Sunday, 3 March 2013


This blog has not been that lively recently (the reason being too boring to discuss here).  However, after having watched History’s ‘The Bible’ I feel the need to write at least a little bit about it. 
NEW SERIES 'THE BIBLE': Even Jesus Christ, played by Portuguese actor Diogo Morado, thinks he's doing a modelling job
There is nothing better than great Bible and Christian-related shows during Lent.  Indeed, there is not a better time to reacquaint oneself with the faith that shaped the Western World.  And I’m all for Bible adaptations; sometimes they’re the best way to get to know the scriptures, particularly the Old Testament, which might appear daunting to some (seeing as how it is not so often expressed as some of the Jesus stories are). 
When I first heard of the History Channel’s adaptation, I felt strangely comfortable with the notion that Mark Burnett (the creator of the Apprentice and Survivor) and his wife Roma Downey were behind it.  I heard them talking on the O’Reilly Factor and thought them very ‘into’ the epic they were tackling.  And indeed, they most probably were. 
The first episode, which tells the stories of Adam and Eve, the Great Flood, Abraham, and Moses, most likely set out the standard for the rest of the series.  I cannot see a sudden change in the pace of the drama, which, I must say, is restlessly fast, and the sometimes over-the-top music – Sarah is telling Abraham that his only hope for a child lies with the handmaiden Hagar – a moment that is powerful enough when accompanied by the questioning silence of the desert, yet for a reason that is beyond me trailer-style music rages in the background.  Why?  Burnett said he wanted the show to be an ‘epic’, but it seemed that there were too many instances when the desire to make the story ‘epic’ overtook the story itself – the music, the simple script, the underdeveloped characters and lightning-fast scenes are all examples of this. 

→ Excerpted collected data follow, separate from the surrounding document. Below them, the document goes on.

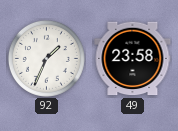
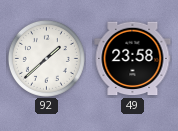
92: 1:34 -> 1:38
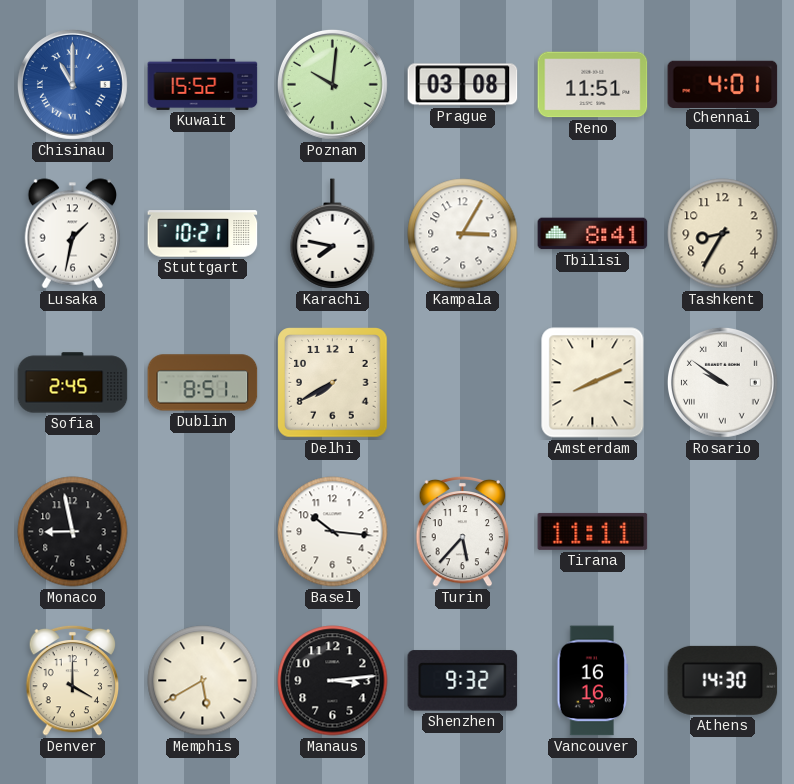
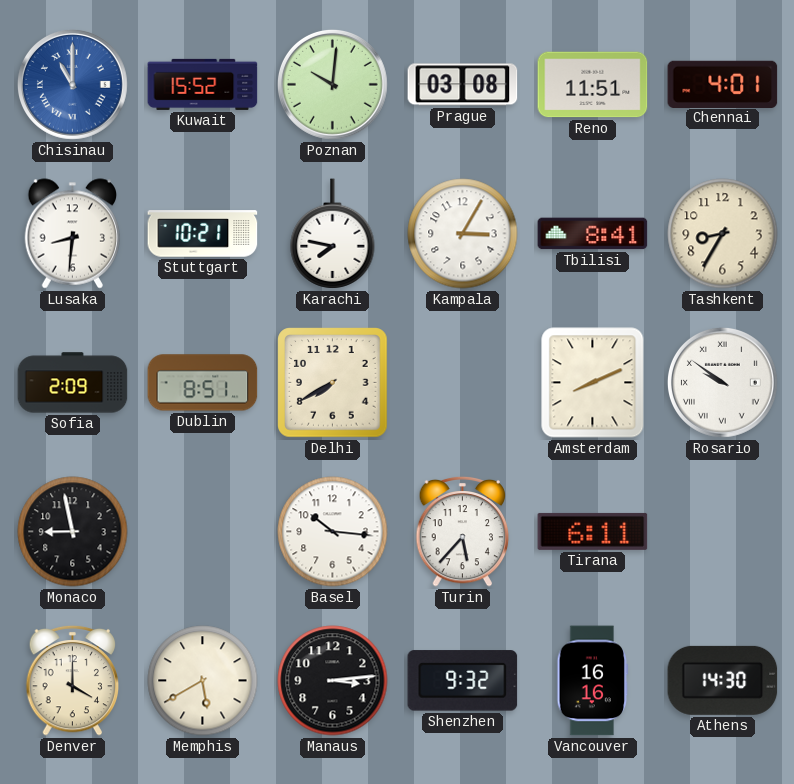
Lusaka: 1:32 -> 8:31
Sofia: 2:45 -> 2:09
Tirana: 11:11 -> 6:11
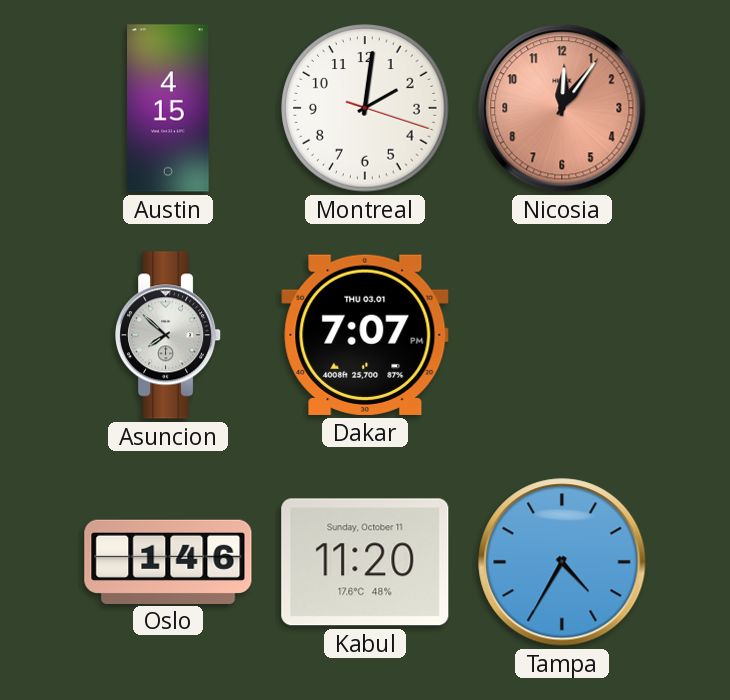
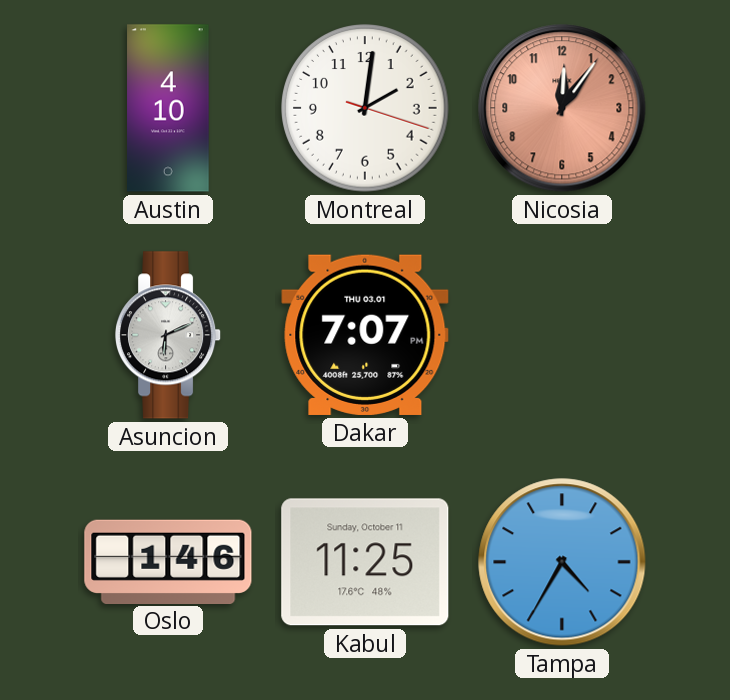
Austin: 4:15 -> 4:10
Asuncion: 7:52 -> 6:11
Kabul: 11:20 -> 11:25
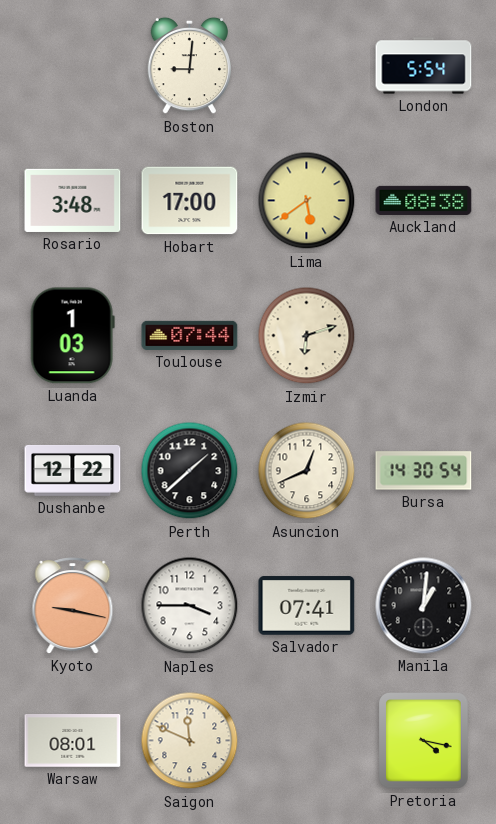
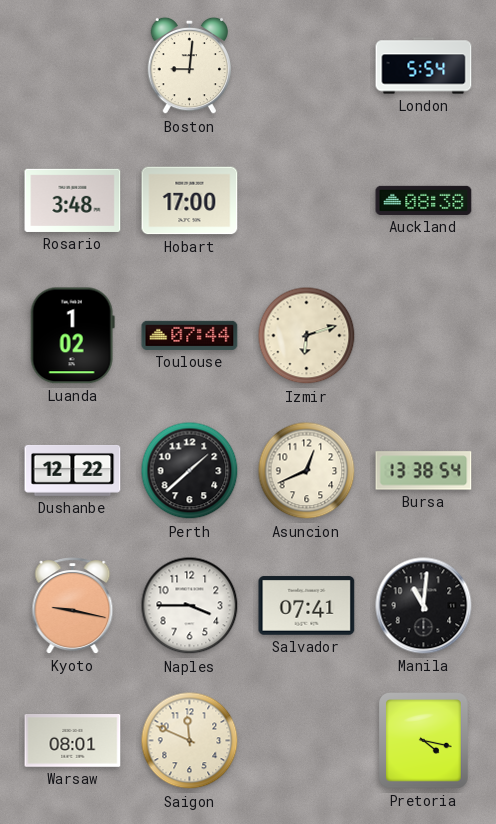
Lima: 5:39 -> none
Luanda: 1:03 -> 1:02
Bursa: 14:30 -> 13:38
Manila: 1:01 -> 11:01
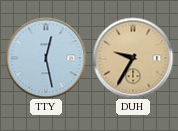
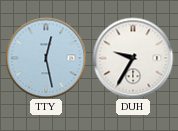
DUH dial: champagne -> white
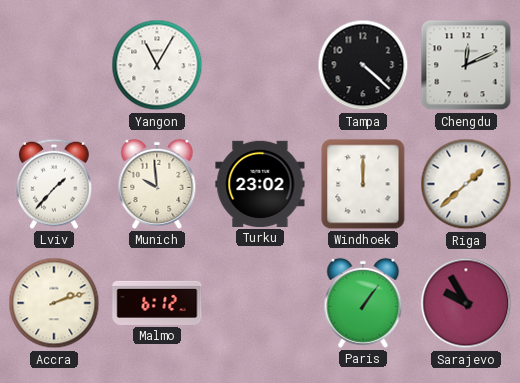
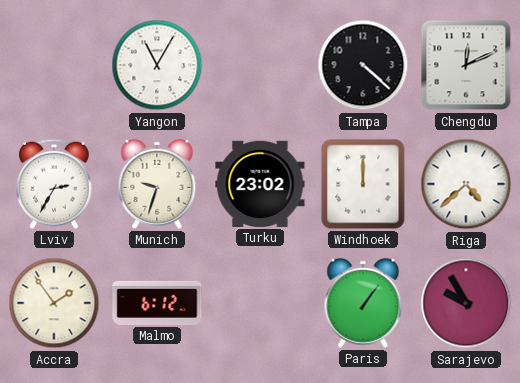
Lviv: 1:37 -> 2:35
Munich: 9:59 -> 9:33
Riga: 1:38 -> 4:38
Accra: 2:12 -> 1:54
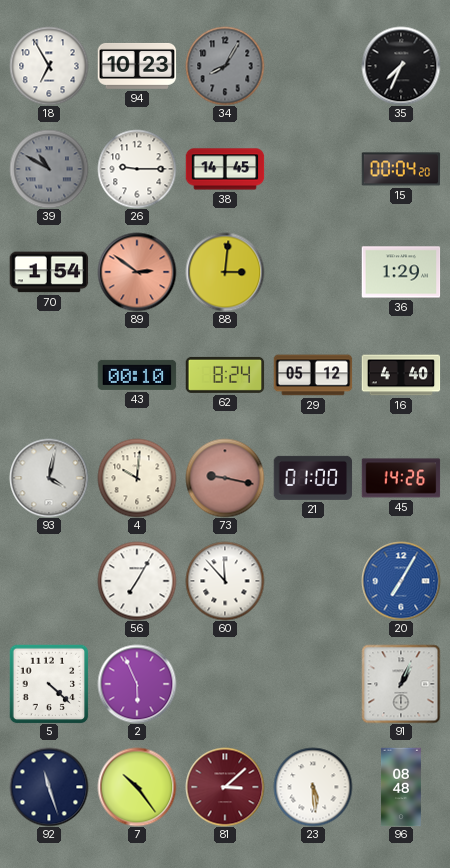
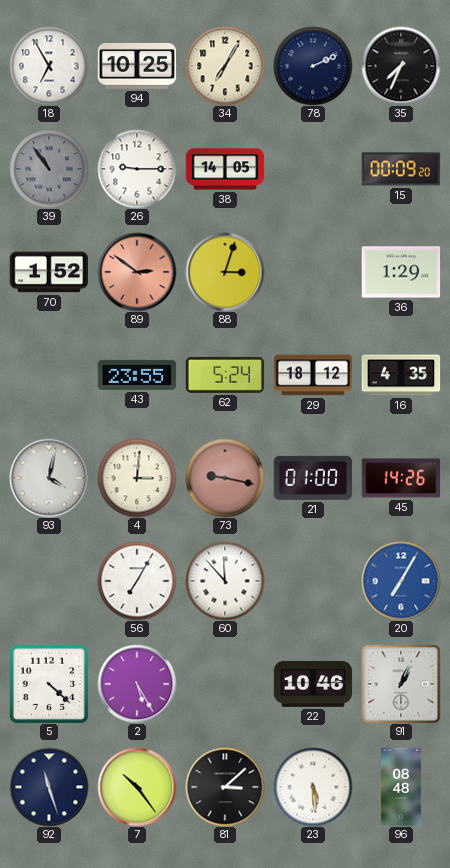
94: 10:23 -> 10:25
34: 8:05 -> 7:05
34 dial: grey -> cream
78: none -> 2:11
39: 10:50 -> 10:54
38: 14:45 -> 14:05
15: 00:04 -> 00:09
70: 1:54 -> 1:52
88: 3:01 -> 3:03
43: 00:10 -> 23:55
62: 8:24 -> 5:24
29: 05:12 -> 18:12
16: 4:40 -> 4:35
4: 10:01 -> 3:01
2: 5:56 -> 5:25
22: none -> 10:46
81 dial: burgundy -> black
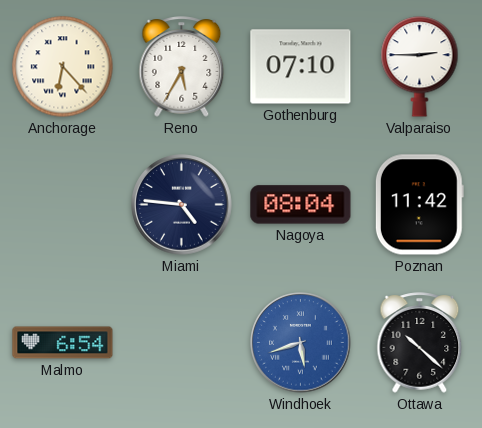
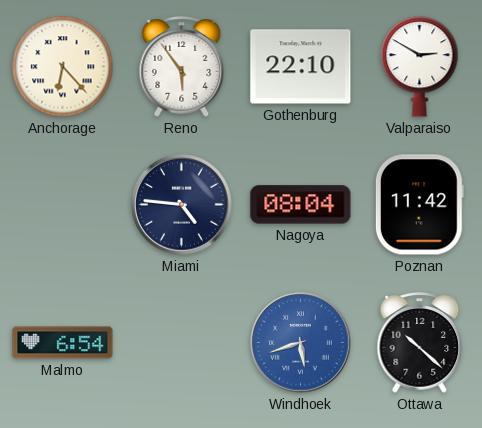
Reno: 5:35 -> 5:54
Gothenburg: 07:10 -> 22:10
Valparaiso: 2:45 -> 2:50
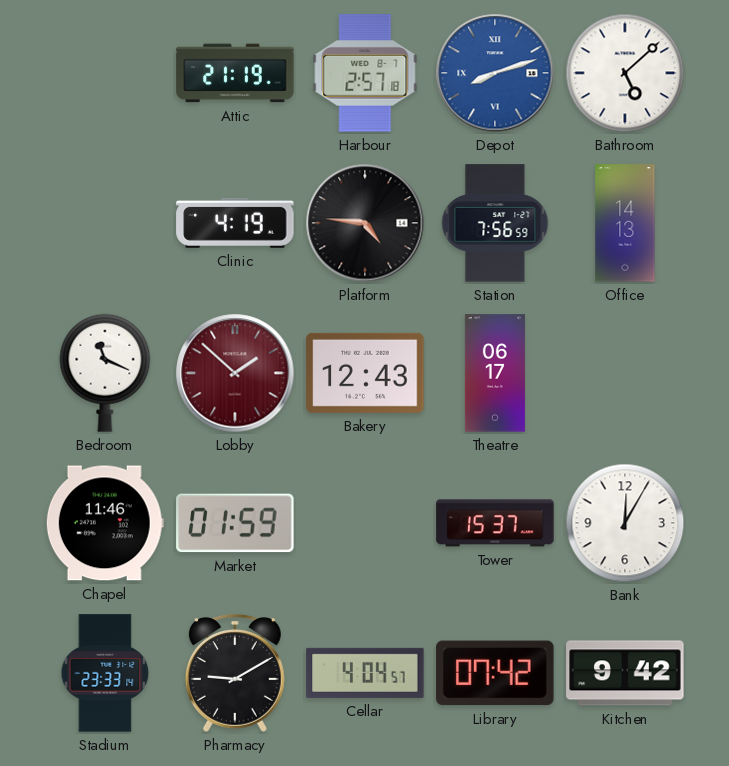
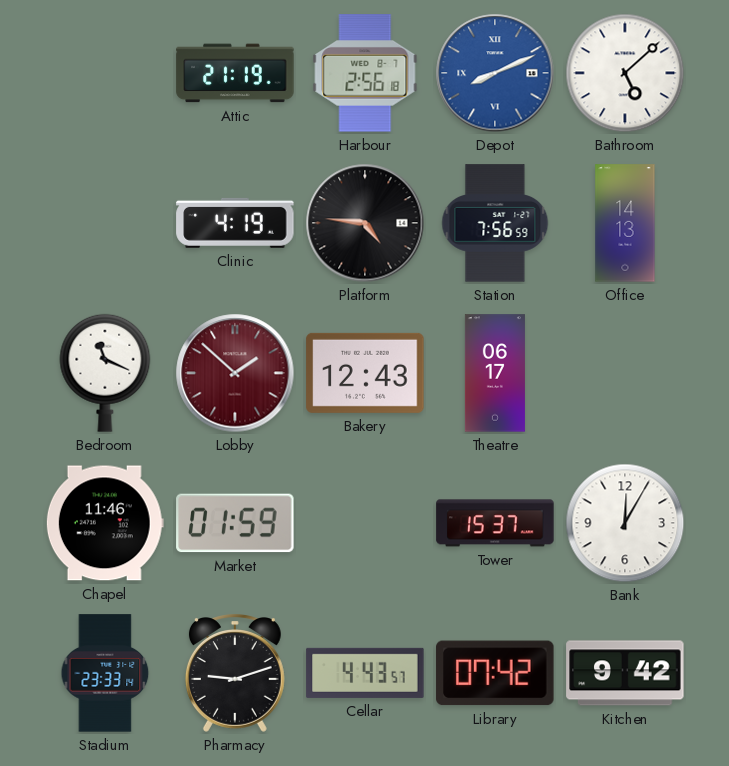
Harbour: 2:57 -> 2:56
Depot: 8:12 -> 8:11
Pharmacy: 9:10 -> 9:12
Cellar: 4:04 -> 4:43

Another criticism that I did pick up on was the appearance of the characters.  Despite the small fortune spent on props, backgrounds and makeup, in the end the cast themselves weren’t screaming Middle Easterners in the Ancient World.  Some say there should have been more Continental European actors, who tend to fit in better with dramas like this one.  Instead, the majority of the actors were British.  Yet, I don’t think the ethnicity of the characters matter that much.  If you watch ‘Jesus of Nazareth’ (1977) you find that the vast majority of the cast is British, and they still managed to perfectly blend into their surroundings.  The Romans look Roman.  The Jews look Jewish.  In this show, the actors all look like models ready for a photo shoot.  Where is the raw reality?   
To be fair to the show, however, I don’t think you can put the Bible (a massive, and yes epic, work) into 10 hours of television.  I have watched films of between 2- and 3-hour in length, which focus only on one particular story, such as Abraham.  When you try to condense something so big into a few hours of TV you run the risk of ridding it of its potency, its meaning and its power to entrance and engage with the audience.  
I was really hoping that this drama would encourage more people to turn to the Christian religion.  But, alas, the speed, lack of substance, and exaggerated sequences make this play fall short of achieving that aim.  What I will say is that at least Burnett and Downey have made a drama based on the Judeo-Christian story, which is obviously very important to them: I do think that, had they been given more hours to play around with, this would have been an amazing encounter with the Holy Bible.    

Edict: 'Jesus of Nazareth' was actually released in 1977, not 1971 (as I had originally put down) - sorry about that.